DESCRIPTION OF THE TASK:
The copy you give must match the lines from the top of the data through the line containing "Férfi parfümök" exactly, and it must hold no pictures.

SUPPLIED ENTRIES:
*** Block opens ***

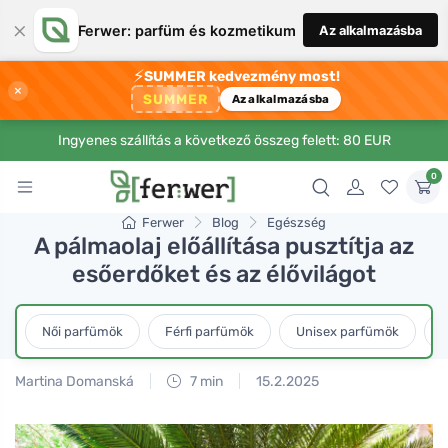
×
Ferwer: parfüm és kozmetikum
Az alkalmazásba
⚡
SUMMER kedvezmény most!
×
SUMMER
Az alkalmazásba
Ingyenes szállítás a következő összeg felett: 80 EUR
0
Ferwer
Blog
Egészség
A pálmaolaj előállítása pusztítja az
esőerdőket és az élővilágot
Női parfümök
Férfi parfümök
Unisex parfümök
L
Martina Domanská
7 min
15.2.2025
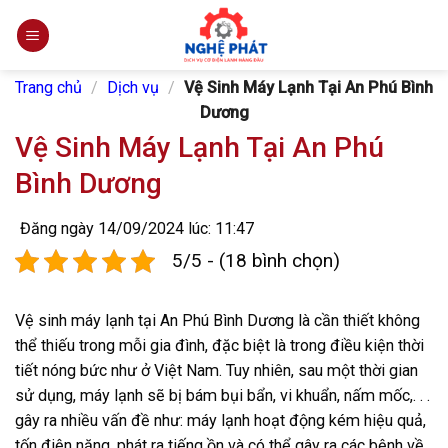
Skip
to
content
Trang chủ
/
Dịch vụ
/
Vệ Sinh Máy Lạnh Tại An Phú Bình
Dương
Vệ Sinh Máy Lạnh Tại An Phú
Bình Dương
Đăng ngày 14/09/2024 lúc: 11:47
5/5 - (18 bình chọn)
Vệ sinh máy lạnh tại An Phú Bình Dương là cần thiết không
thể thiếu trong mỗi gia đình, đặc biệt là trong điều kiện thời
tiết nóng bức như ở Việt Nam. Tuy nhiên, sau một thời gian
sử dụng, máy lạnh sẽ bị bám bụi bẩn, vi khuẩn, nấm mốc,. . .
gây ra nhiều vấn đề như: máy lạnh hoạt động kém hiệu quả,
tốn điện năng, phát ra tiếng ồn và có thể gây ra các bệnh về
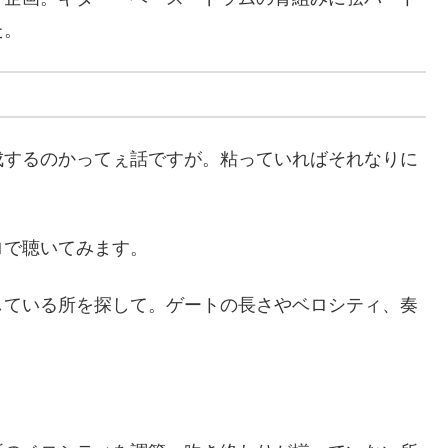
た。
成するのかってぇ話ですが。粘っていればそれなりに
ロで聴いてみます。
している所を探して。ゲートの長さやベロシティ、奏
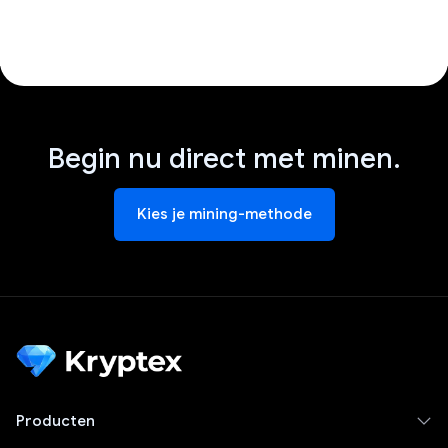
Begin nu direct met minen.
Kies je mining-methode
Producten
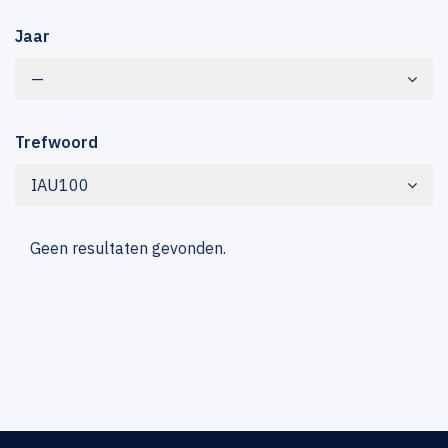
Jaar
—
Trefwoord
IAU100
Geen resultaten gevonden.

*** Block closes ***

ANSWER FOR THE TASK:
×
Ferwer: parfüm és kozmetikum
Az alkalmazásba
⚡
SUMMER kedvezmény most!
×
SUMMER
Az alkalmazásba
Ingyenes szállítás a következő összeg felett: 80 EUR
0
Ferwer
Blog
Egészség
A pálmaolaj előállítása pusztítja az
esőerdőket és az élővilágot
Női parfümök
Férfi parfümök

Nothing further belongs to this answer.